"Knowing is among the best science-fiction films I've seen -- frightening, suspenseful, intelligent and, when it needs to be, rather awesome." --Roger Ebert.
Knowing is not among the best science-fiction films I've seen. Knowing is about the "whisper people," who give small black stones to children and force them to do complicated math problems involving latitude, longitude, and various disasters. Knowing is a better Cage film than Wicker Man, but not better than the two-minute Youtube cut of Wicker Man ("The bees! Are in! My eyes!). Neither is it better than Cage's Vampire's Kiss (he eats a live cockroach in that one). Knowing is directed by Alex Proyas, who gave us a near-masterpiece with Dark City, earning him the everlasting love of Roger Ebert. But then he gave us I, Robot. And then he gave us this. At one point a fiery moose runs directly at the camera and I thought to myself, Man, I wish Knowing were in 3-D...and that I were very drunk! At one point Cage asks a man on fire to wait and answer some questions. Knowing is sort of like Left Behind, but with Cage as Kirk Cameron. But it's not exactly about the rapture. Or is it? Was the woman behind me crying because she wanted to be raptured, or because she was very moved by the sight of young children ascending to spaceman-heaven holding large bunnies, or because she wanted the movie to be over? At one point Cage fights a tree with a baseball bat. Knowing is not quite as funny as another recent "horror" film about math, The Number 23, in which Jim Carrey spends most of the film furrowing his brow and shouting out various number combinations that equal 23. Knowing is not the best movie about numbers. The best movie about numbers is, I don't know, Pi, maybe?
And here's Dr. X with an analysis of why the film is tops at the box-office (easily besting a quality bromance and a Julia Roberts star-vehicle in its opening weekend):
"This is it in a nutshell: Take two parts numerology mumbo jumbo and pass it off as Sci-Fi, then take one part knavish apocalyptic bullshit (so you turn yer spacemen into angels) -- and that brings in your 40+ "The whole world is gonna end" crowd... sprinkle in the freaks that thought Ghost Rider kicked ass... and you have about 25 million in sales!
--I don't even know why Proyas directed this. I suspect it was because it involved men in dark coats (as every Proyas movie MUST has strange men in dark coats!)

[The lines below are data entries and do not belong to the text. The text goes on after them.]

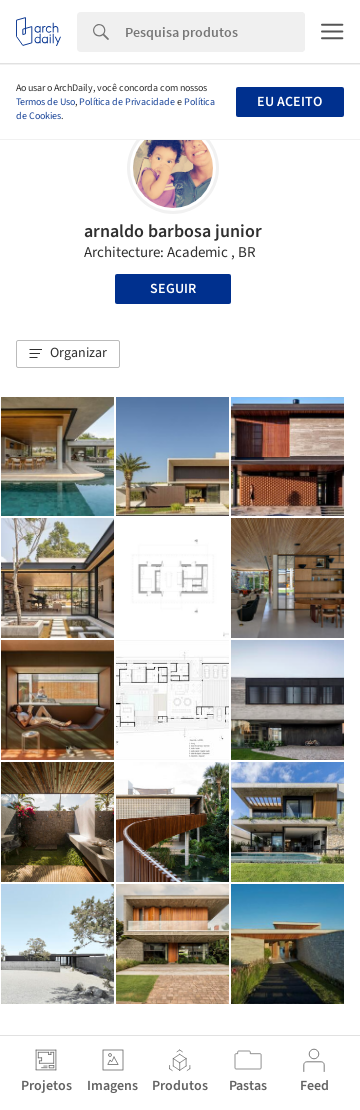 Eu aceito (289, 102)
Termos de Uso (45, 102)
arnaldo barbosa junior (173, 231)
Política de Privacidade (127, 102)
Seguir (173, 289)
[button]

...the reason why the thing was a great idea [was] to scare an audience into thinking it was having fun... but the minute you begin to think about the fact that "Why in hell, would the whisper people give the girl in the fifties the code when she A couldn't do anything about B wasn't gonna do anything about it C couldn't save her daughter... etc and Why does Nic Cage even matter in the movie as A he can't do shit about the numbers B Can't stop his son from leaving C The Whisper people are gonna take him and the girl anyway!?"
--Essentially the movie broils down to: "Shit that will scare grandma and a plot that needed contrivances or the movie would ended in five minutes. Also: SHIT. WILL. BURN!"